What you have to do:
The lines below, from the one holding "ਪੰਜਾਬ ‘ਚ ਸਨਸਨੀਖੇਜ਼" through the one holding "オーデパルファム EDP 4.5ml ミニ香", are to be restated word for word, with all images left out.

(The input begins)

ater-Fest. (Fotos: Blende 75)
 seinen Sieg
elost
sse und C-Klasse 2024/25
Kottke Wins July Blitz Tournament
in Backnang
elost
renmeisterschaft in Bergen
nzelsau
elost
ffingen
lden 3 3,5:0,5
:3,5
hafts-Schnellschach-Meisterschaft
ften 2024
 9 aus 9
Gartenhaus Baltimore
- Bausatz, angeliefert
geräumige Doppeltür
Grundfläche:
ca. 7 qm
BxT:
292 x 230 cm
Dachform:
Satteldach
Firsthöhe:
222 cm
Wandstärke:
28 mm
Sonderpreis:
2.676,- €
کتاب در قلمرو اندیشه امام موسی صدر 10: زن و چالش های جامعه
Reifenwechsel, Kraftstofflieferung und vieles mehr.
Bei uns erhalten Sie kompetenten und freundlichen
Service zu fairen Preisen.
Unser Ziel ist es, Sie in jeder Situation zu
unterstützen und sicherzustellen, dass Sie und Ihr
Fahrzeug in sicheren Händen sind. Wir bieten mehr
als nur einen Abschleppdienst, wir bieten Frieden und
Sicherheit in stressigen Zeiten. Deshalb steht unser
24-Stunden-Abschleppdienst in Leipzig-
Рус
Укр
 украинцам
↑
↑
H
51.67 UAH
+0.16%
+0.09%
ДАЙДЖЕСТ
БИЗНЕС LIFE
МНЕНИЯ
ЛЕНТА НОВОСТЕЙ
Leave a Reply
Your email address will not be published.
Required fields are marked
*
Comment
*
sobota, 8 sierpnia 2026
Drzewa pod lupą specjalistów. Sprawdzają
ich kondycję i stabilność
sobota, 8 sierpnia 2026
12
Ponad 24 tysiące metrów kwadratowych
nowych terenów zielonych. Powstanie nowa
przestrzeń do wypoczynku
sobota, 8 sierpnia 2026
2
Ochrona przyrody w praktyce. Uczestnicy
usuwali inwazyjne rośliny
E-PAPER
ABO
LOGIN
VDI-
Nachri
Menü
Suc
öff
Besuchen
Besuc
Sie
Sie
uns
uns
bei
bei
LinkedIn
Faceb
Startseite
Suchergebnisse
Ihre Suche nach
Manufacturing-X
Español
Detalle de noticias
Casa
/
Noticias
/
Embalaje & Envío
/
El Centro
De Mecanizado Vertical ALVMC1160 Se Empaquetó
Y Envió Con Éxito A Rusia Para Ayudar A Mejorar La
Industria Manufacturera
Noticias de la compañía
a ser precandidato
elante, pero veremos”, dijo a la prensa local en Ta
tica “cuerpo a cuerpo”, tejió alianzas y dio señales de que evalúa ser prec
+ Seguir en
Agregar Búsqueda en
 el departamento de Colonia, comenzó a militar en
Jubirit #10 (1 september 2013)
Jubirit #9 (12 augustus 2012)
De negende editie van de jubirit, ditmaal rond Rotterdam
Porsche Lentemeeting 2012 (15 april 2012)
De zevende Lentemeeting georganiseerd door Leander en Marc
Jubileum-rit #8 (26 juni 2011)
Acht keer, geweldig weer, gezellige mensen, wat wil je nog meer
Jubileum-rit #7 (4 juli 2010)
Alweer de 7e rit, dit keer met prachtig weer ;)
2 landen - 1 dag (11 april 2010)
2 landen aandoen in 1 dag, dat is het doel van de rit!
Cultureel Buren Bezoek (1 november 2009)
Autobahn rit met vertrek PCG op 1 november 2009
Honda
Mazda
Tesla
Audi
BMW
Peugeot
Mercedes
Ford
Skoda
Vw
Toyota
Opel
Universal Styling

(The input ends)
(The input begins)

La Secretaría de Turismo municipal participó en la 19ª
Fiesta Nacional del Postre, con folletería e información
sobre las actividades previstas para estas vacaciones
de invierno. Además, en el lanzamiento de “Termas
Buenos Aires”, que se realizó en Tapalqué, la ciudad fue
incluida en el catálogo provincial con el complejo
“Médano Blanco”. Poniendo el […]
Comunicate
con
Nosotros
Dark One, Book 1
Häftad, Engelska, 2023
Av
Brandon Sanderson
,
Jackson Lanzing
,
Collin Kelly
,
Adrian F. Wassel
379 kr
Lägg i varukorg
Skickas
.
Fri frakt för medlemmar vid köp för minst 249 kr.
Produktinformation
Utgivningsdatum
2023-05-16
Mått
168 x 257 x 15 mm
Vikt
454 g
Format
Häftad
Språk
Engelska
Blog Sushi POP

(The input ends)
(The input begins)

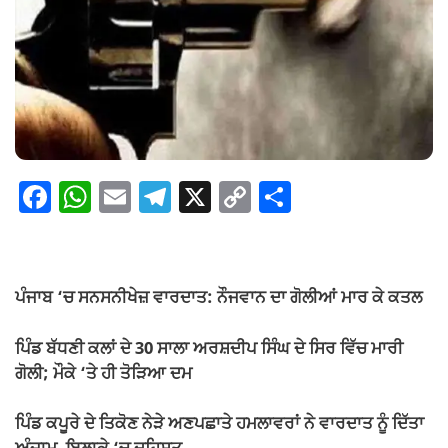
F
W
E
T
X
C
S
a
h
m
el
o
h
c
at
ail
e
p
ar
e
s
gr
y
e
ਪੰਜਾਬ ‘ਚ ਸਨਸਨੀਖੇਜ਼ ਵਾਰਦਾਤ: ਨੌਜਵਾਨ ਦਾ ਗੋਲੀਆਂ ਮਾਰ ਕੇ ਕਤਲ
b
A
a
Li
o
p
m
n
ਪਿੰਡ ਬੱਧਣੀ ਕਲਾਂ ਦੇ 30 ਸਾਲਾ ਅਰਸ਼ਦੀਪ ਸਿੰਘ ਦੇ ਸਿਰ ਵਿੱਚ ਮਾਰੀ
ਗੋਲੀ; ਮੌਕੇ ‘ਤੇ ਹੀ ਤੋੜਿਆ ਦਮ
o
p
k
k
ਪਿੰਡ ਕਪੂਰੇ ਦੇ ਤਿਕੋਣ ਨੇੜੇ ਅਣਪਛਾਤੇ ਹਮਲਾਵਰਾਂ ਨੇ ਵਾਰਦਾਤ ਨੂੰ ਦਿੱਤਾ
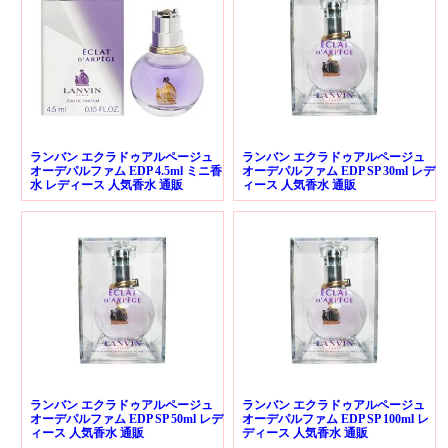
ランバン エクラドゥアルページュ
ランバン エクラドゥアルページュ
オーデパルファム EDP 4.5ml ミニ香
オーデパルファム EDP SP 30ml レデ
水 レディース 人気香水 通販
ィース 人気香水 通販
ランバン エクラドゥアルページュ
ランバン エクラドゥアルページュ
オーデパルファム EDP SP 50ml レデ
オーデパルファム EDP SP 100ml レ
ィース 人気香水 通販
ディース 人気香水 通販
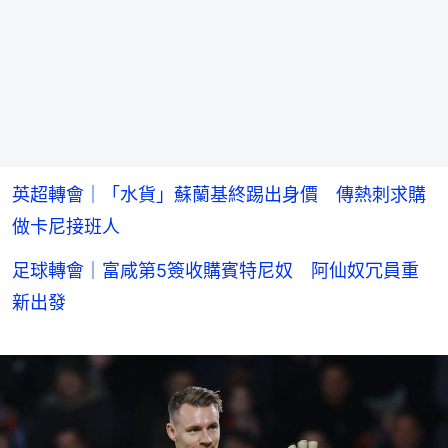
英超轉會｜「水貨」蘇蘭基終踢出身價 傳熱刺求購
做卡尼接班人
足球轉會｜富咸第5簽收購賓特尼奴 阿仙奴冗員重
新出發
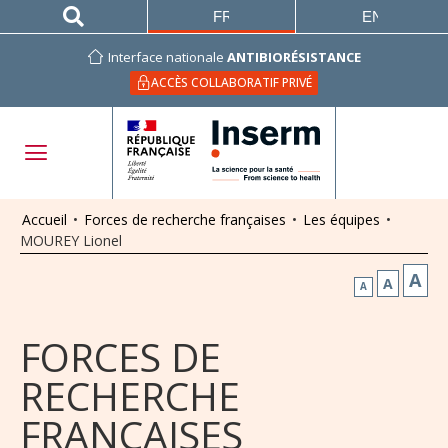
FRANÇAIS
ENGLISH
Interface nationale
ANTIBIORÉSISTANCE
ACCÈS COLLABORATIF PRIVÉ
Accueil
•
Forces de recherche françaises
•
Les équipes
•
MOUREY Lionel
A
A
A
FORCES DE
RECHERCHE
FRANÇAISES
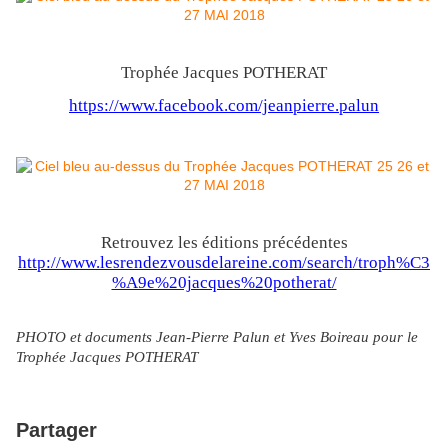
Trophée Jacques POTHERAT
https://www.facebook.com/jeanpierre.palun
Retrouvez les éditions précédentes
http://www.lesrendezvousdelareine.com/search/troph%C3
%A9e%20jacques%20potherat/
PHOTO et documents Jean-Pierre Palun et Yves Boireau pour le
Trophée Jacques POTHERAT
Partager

(The input ends)

Result of the exercise:
ਪੰਜਾਬ ‘ਚ ਸਨਸਨੀਖੇਜ਼ ਵਾਰਦਾਤ: ਨੌਜਵਾਨ ਦਾ ਗੋਲੀਆਂ ਮਾਰ ਕੇ ਕਤਲ
b
A
a
Li
o
p
m
n
ਪਿੰਡ ਬੱਧਣੀ ਕਲਾਂ ਦੇ 30 ਸਾਲਾ ਅਰਸ਼ਦੀਪ ਸਿੰਘ ਦੇ ਸਿਰ ਵਿੱਚ ਮਾਰੀ
ਗੋਲੀ; ਮੌਕੇ ‘ਤੇ ਹੀ ਤੋੜਿਆ ਦਮ
o
p
k
k
ਪਿੰਡ ਕਪੂਰੇ ਦੇ ਤਿਕੋਣ ਨੇੜੇ ਅਣਪਛਾਤੇ ਹਮਲਾਵਰਾਂ ਨੇ ਵਾਰਦਾਤ ਨੂੰ ਦਿੱਤਾ
ランバン エクラドゥアルページュ
ランバン エクラドゥアルページュ
オーデパルファム EDP 4.5ml ミニ香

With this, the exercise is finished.